What you will do: Scan the material below and copy every line holding the word "time".

****************

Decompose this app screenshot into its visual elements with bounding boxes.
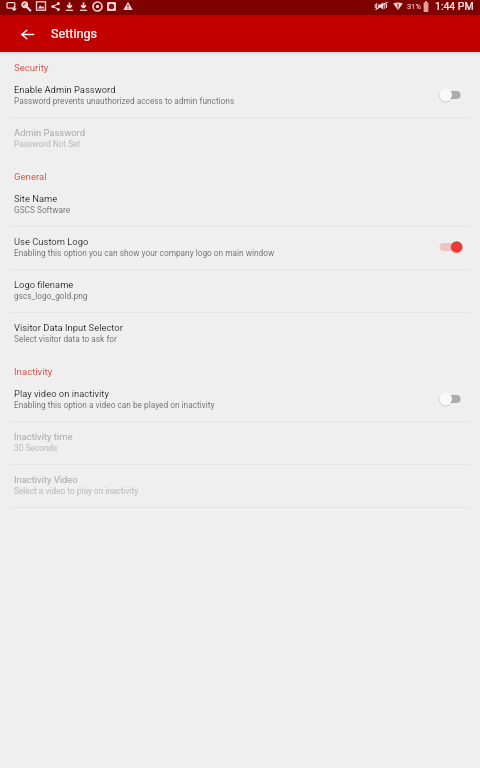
staticText: Visitor Data Input Selector [14,322,123,333]
staticText: Select visitor data to ask for [14,334,117,344]
button[interactable]: Logo filename [0,270,480,312]
staticText: gscs_logo_gold.png [14,291,88,301]
button[interactable]: Play video on inactivity [0,379,480,421]
staticText: Enabling this option you can show your c… [14,248,275,258]
staticText: Admin Password [14,127,85,138]
button[interactable]: Back [11,18,43,50]
staticText: Inactivity Video [14,474,78,485]
staticText: Password Not Set [14,139,81,149]
staticText: Settings [51,26,97,41]
button[interactable]: Admin Password [0,118,480,160]
button[interactable]: Use Custom Logo [0,227,480,269]
staticText: Logo filename [14,279,74,290]
button[interactable]: Site Name [0,184,480,226]
staticText: 1:44 PM [435,0,474,12]
staticText: Password prevents unauthorized access to… [14,96,235,106]
staticText: Inactivity time [14,431,73,442]
button[interactable]: Inactivity Video [0,465,480,507]
button[interactable]: Inactivity time [0,422,480,464]
staticText: Inactivity [14,366,53,377]
staticText: Enabling this option a video can be play… [14,400,215,410]
staticText: Security [14,62,49,73]
staticText: Enable Admin Password [14,84,116,95]
staticText: General [14,171,47,182]
staticText: Select a video to play on inactivity [14,486,139,496]
staticText: Use Custom Logo [14,236,89,247]
staticText: 31% [407,2,421,11]
staticText: 30 Seconds [14,443,58,453]
staticText: GSCS Software [14,205,71,215]
staticText: Site Name [14,193,58,204]
button[interactable]: Visitor Data Input Selector [0,313,480,355]
staticText: Play video on inactivity [14,388,109,399]
button[interactable]: Enable Admin Password [0,75,480,117]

****************

Your solution:
staticText: Inactivity time [14,431,73,442]
button[interactable]: Inactivity time [0,422,480,464]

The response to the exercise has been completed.